As the news set the cyberspace alight, blogger Iyad El-Baghdadi, a supporter of the “Arab Spring,” pointed out that “bin Laden was made irrelevant in December 2010, when Muslim people discovered that they can achieve regime change through peaceful means, contradicting al-Qaeda's message that violence was the only solution.”
Mr. Baghdadi was referring to the self-immolation in December 2010 by a Tunisian youth, which sparked a pro-democracy uprising in Tunisia that later engulfed Egypt, Libya, Bahrain, Yemen and Syria.
‘New phase'
The Arab blogger added that with bin Laden's death, the Muslim world had “entered a new phase in its history.” He added: “Al-Qaeda as an organisation may well stick with us for a bit, but it's as doomed as a fish removed from water. As an idea, it's already dead.”

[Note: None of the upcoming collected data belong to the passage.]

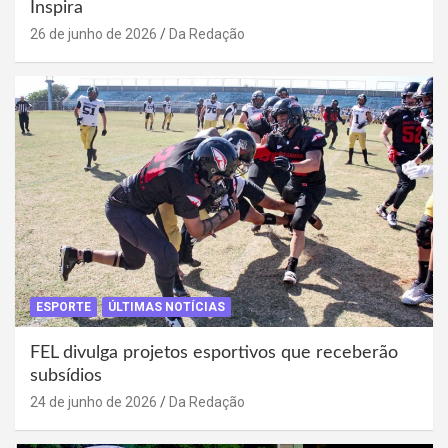
Inspira
26 de junho de 2026
Da Redação
ESPORTE
ÚLTIMAS NOTÍCIAS
FEL divulga projetos esportivos que receberão
subsídios
24 de junho de 2026
Da Redação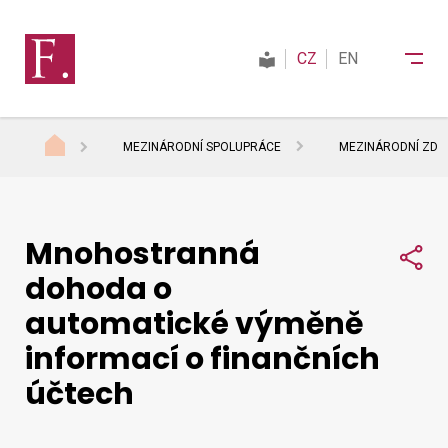
CZ
EN
MEZINÁRODNÍ SPOLUPRÁCE
MEZINÁRODNÍ ZDAŇ
Finanční správa
Mnohostranná
Daně
Sdí
dohoda o
automatické výměně
Mezinárodní spolupráce
informací o finančních
účtech
Kontakty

Mr. Baghdadi's perception that as an ideological force the al-Qaeda is doomed, was shared by Khaled Hamza, an ideologue of the Muslim Brotherhood, a formerly banned organisation that played a significant role in the Egyptian uprising that toppled President Hosni Mubarak. Mr. Hamza points out on the Muslim Brotherhood website that the al-Qaeda had been making a “desperate” attempt to “impose itself as a player for change amid the huge popular and international support for non-violent revolutions across the Arab world.”
He added that the unseating of authoritarian regimes in Tunisia and Egypt through peaceful political activism “was a significant blow to al-Qaeda extremist ideology, which always claimed that violent Jihad was the only way of regime change in the Middle East.”
Seeing a mixed legacy
Nevertheless, many people in the region believe that bin Laden has left a mixed legacy, where his call for resistance against foreign occupiers was combined with the methodology of terrorism.
Mr. Baghdadi points to two seemingly contradictory aspects of bin Laden's persona. “The first was a devout Muslim who called for resistance against occupation. The second was a terrorist who called for violence against innocent people based on flimsy and contrived scriptural evidence. Never did we support him when he advocated the killing of innocents, and yet never did we complain when he called for picking up arms against aggressors and occupiers.”
Responding to bin Laden's slaying, Agil Siradj, chairman of Indonesia's largest Muslim organisation, Nahdlatul Ulama, said bin Laden's death would help restore Islam's image as one of people, not violence.
However, he warned that “terrorism will continue as long as there is injustice against Muslims.”
PLO's view
Commenting on the post-bin Laden scenario, Ghassan Khatib, spokesman of the Palestine Liberation Organisation, stressed that “what counts is to overcome the discourse and the methods — the violent methods — that were created and encouraged by bin Laden and others in the world.”
However, in neighbouring Israel, triumphalism rather than introspection was the mainstream mood that followed the news. Israeli Prime Minister Benjamin Netanyahu said the al-Qaeda chief's killing was a “resounding triumph for democratic nations fighting terrorism.” And, President Shimon Peres saw the slaying as “a great achievement of the free world.”